Problem description
Needed from the data below: all lines that contain the word "einen".

═══ The data ═══

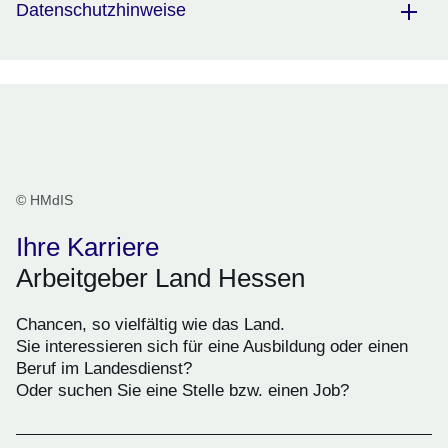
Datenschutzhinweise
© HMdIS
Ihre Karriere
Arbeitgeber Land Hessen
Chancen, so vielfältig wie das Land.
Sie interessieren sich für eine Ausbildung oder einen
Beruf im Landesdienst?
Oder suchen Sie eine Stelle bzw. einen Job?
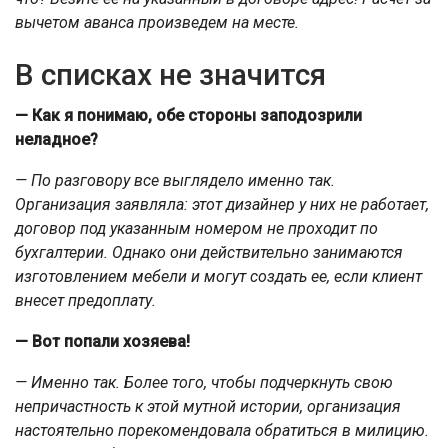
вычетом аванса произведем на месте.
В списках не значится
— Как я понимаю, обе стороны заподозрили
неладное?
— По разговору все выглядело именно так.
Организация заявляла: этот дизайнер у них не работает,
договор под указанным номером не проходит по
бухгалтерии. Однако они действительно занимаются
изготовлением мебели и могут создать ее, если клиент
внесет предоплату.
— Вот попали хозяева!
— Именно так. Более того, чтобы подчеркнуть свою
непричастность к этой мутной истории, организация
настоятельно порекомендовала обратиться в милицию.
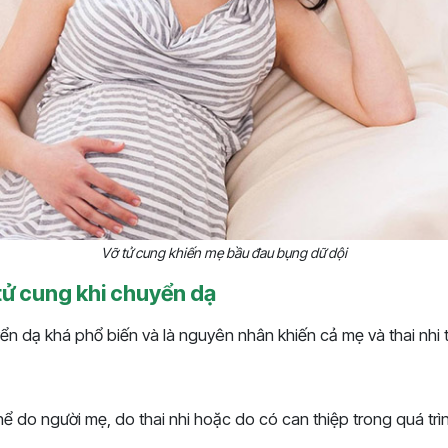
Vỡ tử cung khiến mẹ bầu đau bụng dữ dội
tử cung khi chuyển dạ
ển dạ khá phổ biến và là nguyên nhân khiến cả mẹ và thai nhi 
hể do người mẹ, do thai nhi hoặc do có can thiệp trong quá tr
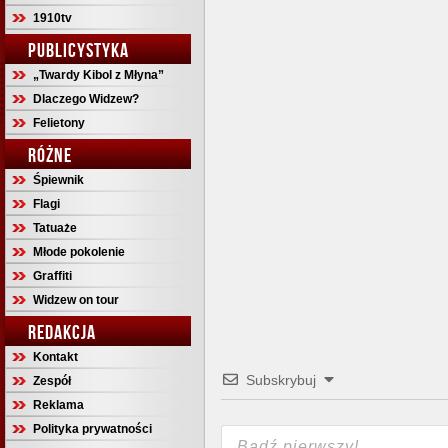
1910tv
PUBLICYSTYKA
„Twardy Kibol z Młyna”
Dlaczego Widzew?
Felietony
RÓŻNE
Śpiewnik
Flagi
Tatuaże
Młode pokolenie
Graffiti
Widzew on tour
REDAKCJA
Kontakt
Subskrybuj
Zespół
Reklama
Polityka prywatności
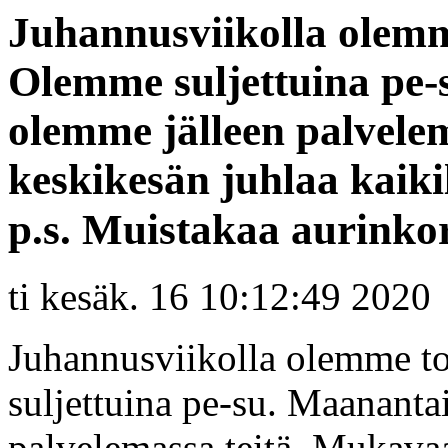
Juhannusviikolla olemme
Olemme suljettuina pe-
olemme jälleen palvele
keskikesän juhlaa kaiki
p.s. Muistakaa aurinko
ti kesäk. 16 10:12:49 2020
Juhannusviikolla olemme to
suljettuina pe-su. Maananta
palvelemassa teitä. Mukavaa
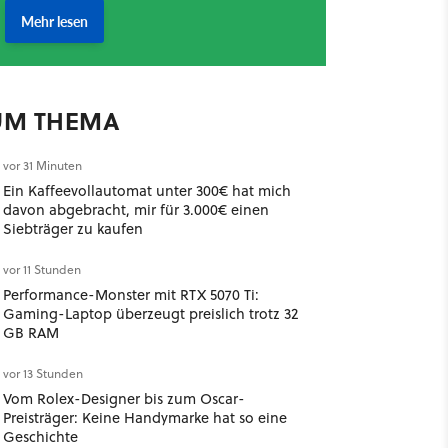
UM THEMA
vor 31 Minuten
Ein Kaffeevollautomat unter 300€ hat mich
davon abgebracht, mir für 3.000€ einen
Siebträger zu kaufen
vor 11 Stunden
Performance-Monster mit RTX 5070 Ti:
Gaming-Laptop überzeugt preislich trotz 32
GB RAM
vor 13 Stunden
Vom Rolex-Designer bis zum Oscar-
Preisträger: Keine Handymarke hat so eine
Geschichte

═══

Solution for this problem
Sie interessieren sich für eine Ausbildung oder einen
Oder suchen Sie eine Stelle bzw. einen Job?
davon abgebracht, mir für 3.000€ einen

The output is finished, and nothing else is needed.